There are a few predefined force field types, that, if used, require no other input.

Type [UFF | Amber95 | GAFF | Tripos5.2 | APPLE&P | UserDefined]
Type
Type:

Multiple Choice

Default value:

UFF

Options:

[UFF, Amber95, GAFF, Tripos5.2, APPLE&P, UserDefined]

Description:

Type of force field to be used

Non-bonded screening

The long range interaction (dispersion and Coulomb) are the most expensive to evaluate. This gives you the option to screen the interaction more aggressively.

NonBondedCutoff float
NonBondedCutoff
Type:

Float

Default value:

15.0

Unit:

Angstrom

Description:

Distance beyond which the non-bonded pair interactions (Coulomb and Van der Waals) will be ignored. The interactions are smoothly damped starting from 0.9*NonBondedCutoff. Has no effect on the Coulomb term for 3D-periodic systems, as Ewald summation is used.

It is usually a good idea to add some “skin” to the cutoff above when it’s used for computing a neighbor list for changing geometries (e.g. during molecular dynamics or geometry optimization). This way, the neighbor list will not need to be re-computed when atoms move a little. This may save some time because generating a neighbor list can be quite costly. The following option sets the thickness of the “skin”:

NeighborListSkin float
NeighborListSkin
Type:

Float

Default value:

2.5

Unit:

Angstrom

Description:

Thickness of the buffer region added to the NonBondedCutoff when building a neighbor list.

Note

This option also affects the cutoff used when generating a neighbor list in the real-space part of the Ewald summation but then it is added to the cutoff radius is used there.

Feedback

If you want to know more about the details of the force field you should crank up the verbosity.

Verbosity [Silent | Normal | Verbose | VeryVerbose]
Verbosity
Type:

Multiple Choice

Default value:

Silent

Options:

[Silent, Normal, Verbose, VeryVerbose]

Description:

Controls the verbosity of the engine.

Bonds usage

Bonds can be specified in the input, still you may not want to use those. Here are some options to control this.

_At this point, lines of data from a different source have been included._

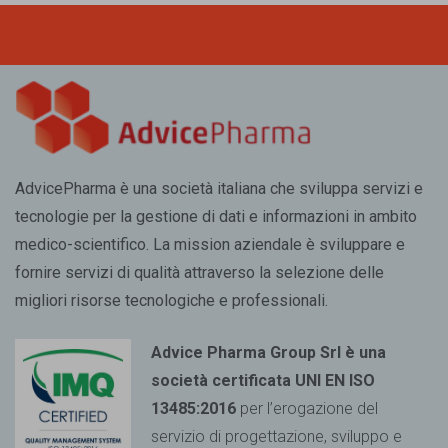
AdvicePharma è una società italiana che sviluppa servizi e
tecnologie per la gestione di dati e informazioni in ambito
medico-scientifico. La mission aziendale è sviluppare e
fornire servizi di qualità attraverso la selezione delle
migliori risorse tecnologiche e professionali.
Advice Pharma Group Srl è una
società certificata UNI EN ISO
13485:2016
per l’erogazione del
servizio di progettazione, sviluppo e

BondsUsage [Input | None | Guess | Auto]
BondsUsage
Type:

Multiple Choice

Default value:

Auto

Options:

[Input, None, Guess, Auto]

Description:

Controls what bonds are used by the engine. The choice auto means: guess in case there are no bonds. Guessing only happens at the first MD step, or first geometry optimization step.

Ewald summation

For periodic systems the Ewald summation is performed for the Coulomb interaction. It has a couple of options:

EwaldSummation
   Alpha float
   Enabled Yes/No
   GridSpacing float
   RealSpaceCutoff float
   Tolerance float
End
EwaldSummation
Type:

Block

Description:

Configures the details of the particle mesh Ewald (PME) summation of the Coulomb interaction.

Alpha
Type:

Float

Default value:

-1.0

Unit:

1/Angstrom

Description:

This parameter shifts the workload from real space (smaller alpha) to reciprocal space (larger alpha). Using a larger [Alpha] without decreasing [GridSpacing] may increase the error in the reciprocal-space contribution. Set to zero to disable the reciprocal-space Ewald part. Negative value means the [Alpha] will be determined automatically from the [Tolerance] and [RealSpaceCutoff] values.

Enabled
Type:

Bool

Default value:

Yes

Description:

Set to false to use real-space pair summation instead of the Ewald, which is the default and the only option for molecules, 1D and 2D periodic systems.

GridSpacing
Type:

Float

Default value:

0.5

Unit:

Angstrom

Description:

Grid spacing in the particle mesh Ewald method. Smaller grid spacing will make the reciprocal energy calculation more accurate but slower. Using a larger [Alpha] value may require a smaller GridSpacing to be accurate.

RealSpaceCutoff
Type:

Float

Default value:

0.0

Unit:

Angstrom

Description:

Set the cutoff value for the real-space summation. Zero means the internal defaults will be used depending on the [Alpha] (if Alpha=0 then the cutoff will be set to 50 Bohr, otherwise to 20 Bohr).

Tolerance
Type:

Float

Default value:

1e-10

Description:

Value of the error function that should be used to determine the cutoff radius for real-space Ewald summation if [Alpha] is set on input. Alternatively, if the [RealSpaceCutoff] is set but [Alpha] is not then the [Tolerance] value affects the [Alpha]. Larger values will make the real-space summation faster but less accurate.

Disabling energy terms

By default all force field energy terms are calculated, however, you can disable each one of them individually.

EnergyTerms
   Angle Yes/No
   Coulomb Yes/No
   Dispersion Yes/No
   Inversion Yes/No
   Stretch Yes/No
   Torsion Yes/No
End
EnergyTerms
Type:

Block

Description:

expert key, that allows you to disable specific energy terms.

Angle
Type:

Bool

Default value:

Yes

Description:

Whether to use angle (bend) energy.

Coulomb
Type:

Bool

Default value:

Yes

Description:

Whether to use coulomb energy.

Dispersion
Type:

Bool

Default value:

Yes

Description:

Whether to use dispersion energy.

Inversion
Type:

Bool

Default value:

Yes

Description:

Whether to use inversion energy.

Stretch
Type:

Bool

Default value:

Yes

Description:

Whether to use stretch energy.

Torsion
Type:

Bool

Default value:

Yes

Description:

Whether to use torsion energy.

Guessing or loading partial charges

The UFF forcefield has some very rudimentary partial charges guessing, only setting charges for atoms in water molecules. By default the partial charges in a force field calculation are zero. Essentially you will always need to specify atomic charges to make the results more realistic, either via the input or using one or the following options.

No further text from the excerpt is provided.